Six Degrees of Pittsburgh
Friday, 16 September 2011 01:51 AM Written by Carl Kurlander
I know I have written a lot about Fred Rogers here, but today (Friday Sept. 16th) you can hear from those who knew him and his work like no others. At 3:30 p.m. there will be a very special "Making of Mister Rogers' Neighborhood" event at the William Pitt Union Ballroom at the University of Pittsburgh. This event is free and open to the public. (See www.steeltown.org for details)
Below is some thoughts about Fred and those who will be part of this event:
Once there was a young man who saw television when he was in college, and dreamt that he could use that new medium to help change the world for the better. Fred Rogers would go on to work behind the scenes as a floor manager in NBC during the golden age of television, but then returned to Pittsburgh near his hometown of Latrobe with his wife Joanne to become part of WQED, the nation's first community supported television station. There Fred and then station secretary Josie Carey volunteered to do children's show, and station manager Dorothy Daniels handed Fred a puppet which would change his life and that of generations of children. Fred did the voice of Daniel the Striped Tiger and other puppets for years on "The Children's Corner" before he would be offered his own show which began in Canada, and then evolved into the show Fred would bring back to Pittsburgh that would become "Mister Rogers' Neighborhood."
It was soon after that an intern Hedda Sharapan would join the team which would produce the show along with David Newell who not only played "Mr. McFeely", but also worked behind the scenes doing props and eventually becoming the show's director of public relations. There were many "behind the scenes" figures who played key roles in the show-- from the great jazz musician Johnny Costas who gave life to Fred's compositions (and not to mention Handyman Joe Negri who was a great musician in his own right; to a great supporting cast including many talented Chuck Haber, Maggie Stewart, and others; to producers like Margy Whitmer and Adrienne Wehr who kept the production going; to consultants like Elizabeth Seamans who helped with the scripts and who also played "Mrs. McFeely" to Dr. Margaret McFarland, the Pitt professor of Child Development who Fred met with each week to talk about children and the show.

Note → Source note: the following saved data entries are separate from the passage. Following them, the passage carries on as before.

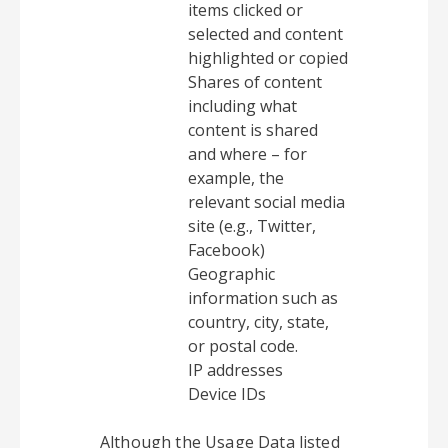
items clicked or
selected and content
highlighted or copied
Shares of content
including what
content is shared
and where – for
example, the
relevant social media
site (e.g., Twitter,
Facebook)
Geographic
information such as
country, city, state,
or postal code.
IP addresses
Device IDs
Although the Usage Data listed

From these humble beginnings would come one of the longest running and most influential television shows in history which would change the lives of generations of children.
Ultimately, when he was inducted into the television Hall of Fame, Fred would talk about how those who created television having their greatest challenge of "making good attractive." Fred and his colleagues spent their lives producing over 850 television episodes which strived to do just that. Today at the University of Pittsburgh some of these stories will be shared with the hope they will inspire a new generation to build on this powerful legacy which literally began on the Pitt campus.